Sözleşmeye ek olarak hazırlanan teknik şartnameyle inşaatın kalitesini belirleyen hususların detaylarına yer verilmeli. Teknik şartnamede inşaatta kullanılacak malzemelerin teknik özellikleri, ortak kullanım alanlarının detayları, tüm konutların konumu ve planına ayrı ayrı açıklanmalı. Bu sayede kat malikleri açısında oluşabilecek mağduriyetlerin önüne geçilebilir” dedi.
“Sözleşmelerde inşaat ruhsatının alınma süresi de belirtilmeli”
Değişen ekonomik koşullarda mevcut projelerde fiyat artışı talep eden veya yapılacak yeni sözleşmelerde fiyat garantisi vermeyen müteahhitlerin çok fazla olduğuna dikkat çeken Avukat Nilsu Yıldız Hazer, bu hususların da her bir sözleşme ve taşınmaz özelinde değerlendirilmesi ve kat maliklerinin haklarını koruyan ve önlerini görebilecekleri bir sözleşme ile projeye başlamalarının önemini vurgulayarak sözlerine şu şekilde sonlandırdı:
“Mevcut sözleşmelere baktığımızda, inşaatın başlama ve bitirilme süresi yer almasına rağmen inşaat ruhsatının ne kadar süre içerisinde alınacağının belirtilmediğini görüyoruz. Bu sürenin düzenlenmemesi müteahhitlerin esnek davranmalarına ve inşaatın gecikmesine yol açıyor.
Fakat basiretli tacir olan müteahhitler, sürekli yaptıkları iş olan ruhsat alımı işleminin ne kadar süreceğini biliyor. Bu yüzden ruhsat süresinin sözleşmede belirtmeleri gerekiyor. Diğer yandan inşaat malzemelerinin fiyatının artması, müteahhitler tarafından mücbir sebebe gerekçe gösteriliyor.

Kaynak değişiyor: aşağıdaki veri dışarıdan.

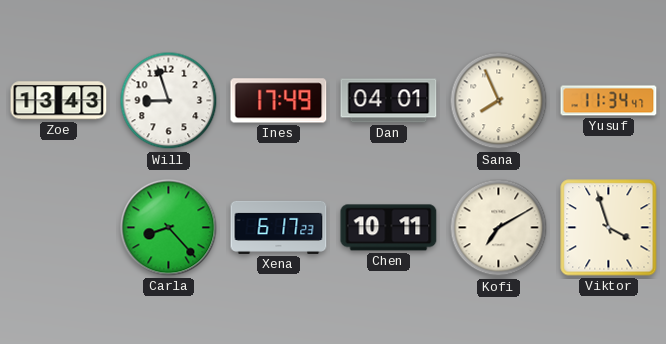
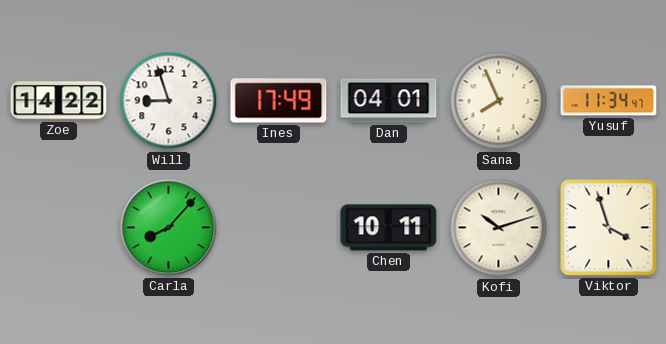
Zoe: 13:43 -> 14:22
Carla: 8:23 -> 8:07
Xena: 6:17 -> none
Kofi: 7:10 -> 10:12
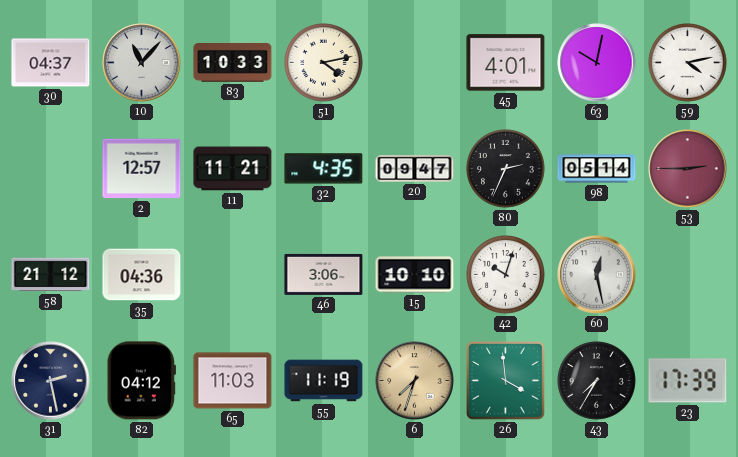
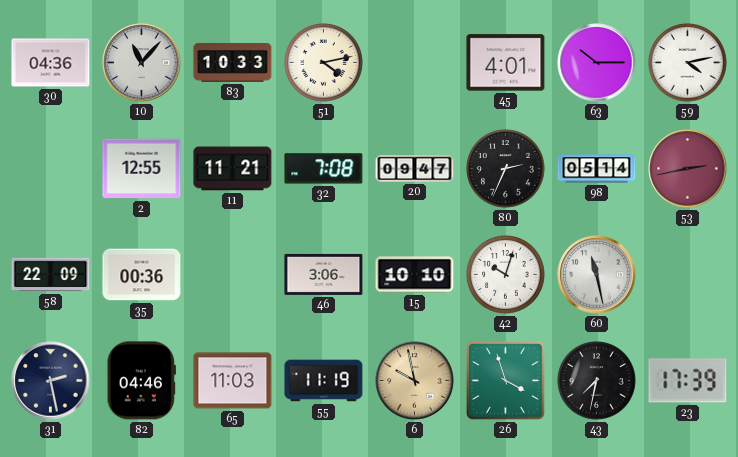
30: 04:37 -> 04:36
63: 10:02 -> 10:15
2: 12:57 -> 12:55
32: 4:35 -> 7:08
53: 2:45 -> 2:43
58: 21:12 -> 22:09
35: 04:36 -> 00:36
60: 12:28 -> 11:28
82: 04:12 -> 04:46
6: 7:33 -> 9:58
26: 3:59 -> 3:57
43: 7:35 -> 7:32
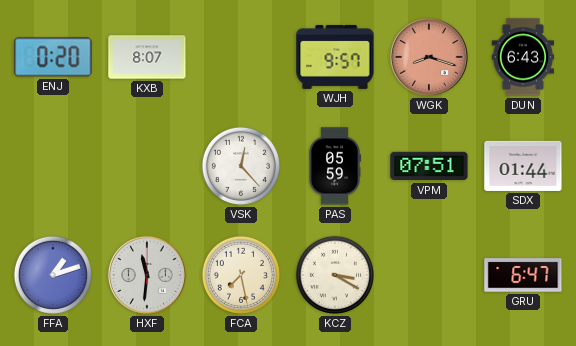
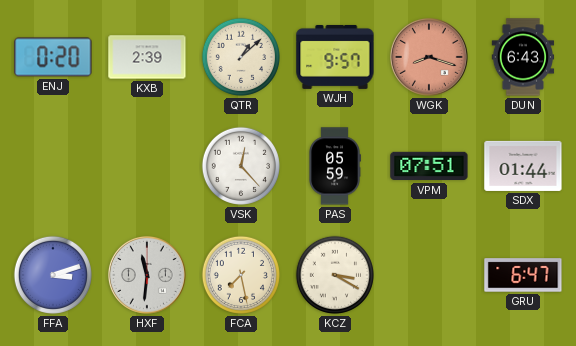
KXB: 8:07 -> 2:39
QTR: none -> 1:08
FFA: 1:12 -> 3:12
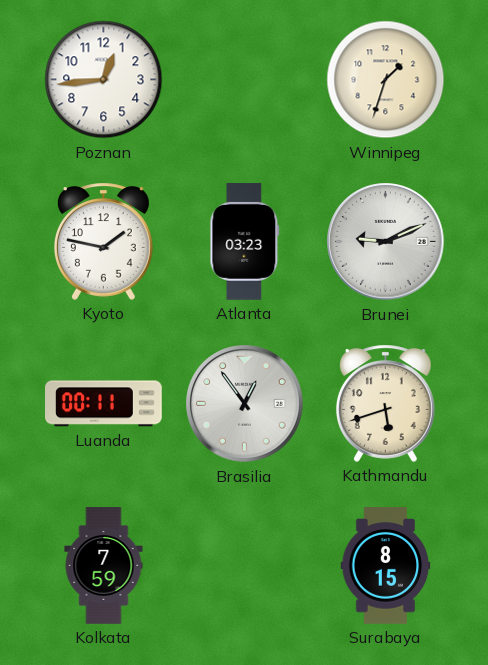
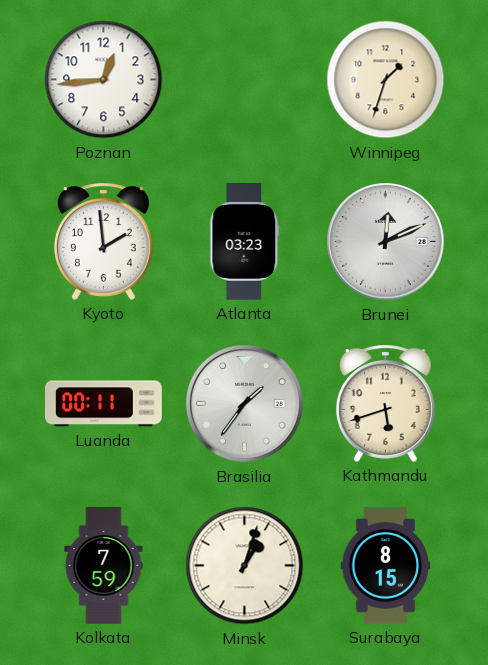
Kyoto: 1:47 -> 1:59
Brunei: 9:11 -> 12:11
Brasilia: 12:54 -> 1:36
Minsk: none -> 1:03
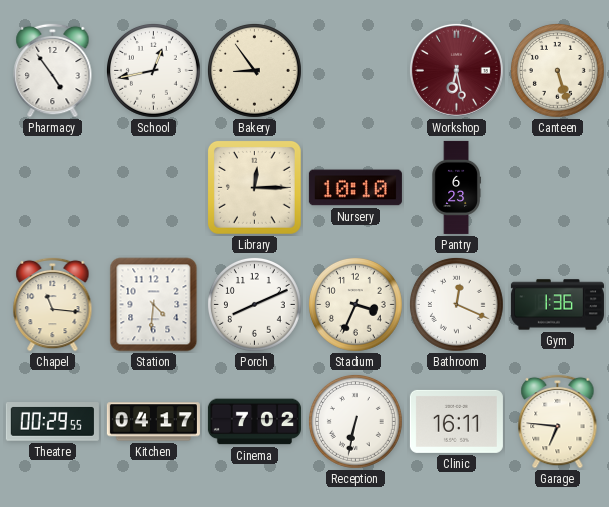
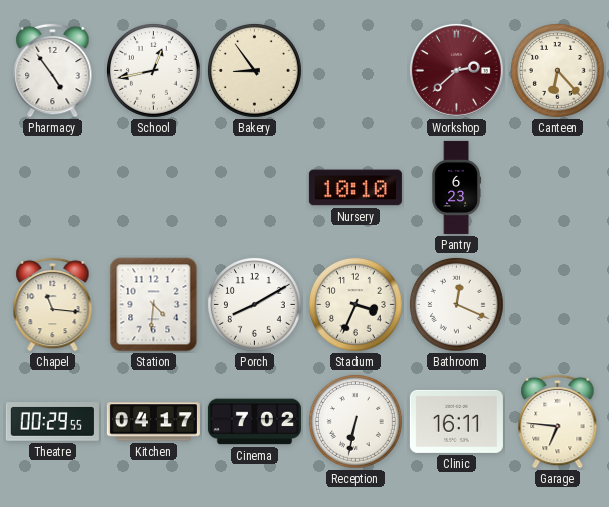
Workshop: 6:28 -> 2:38
Canteen: 5:27 -> 6:23
Library: 12:15 -> none
Porch: 8:11 -> 8:10
Gym: 1:36 -> none
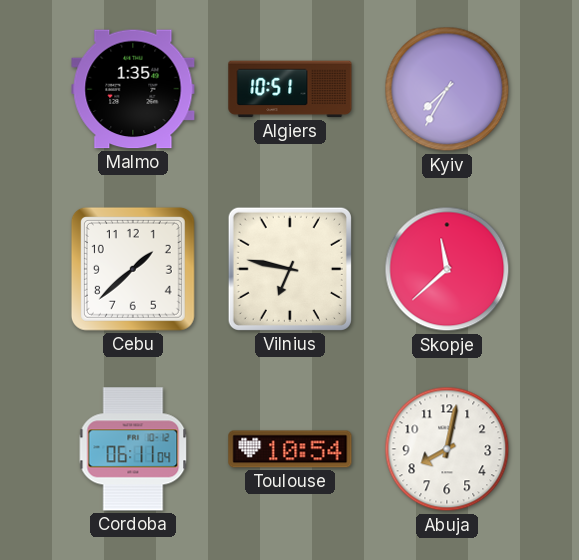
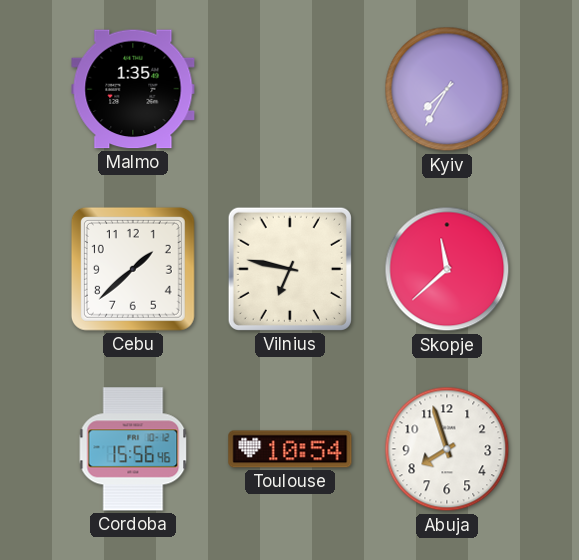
Algiers: 10:51 -> none
Cordoba: 06:11 -> 15:56
Abuja: 8:02 -> 7:57
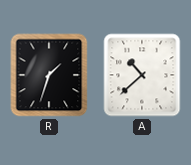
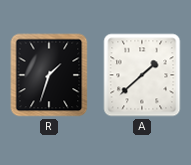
A: 10:38 -> 1:38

Bu durumun önüne geçmek için mücbir sebep kavramının irdelenmesinin yanı sıra sözleşmelerde mücbir sebep maddesinin de detaylı düzenlenmesi şart. Son olarak yargı sisteminin uzun olabileceği de göz önünde bulundurularak, kat malikleri tarafından sözleşmenin feshedilmesi yönündeki maddenin düzenlenmesi önem arz ediyor.”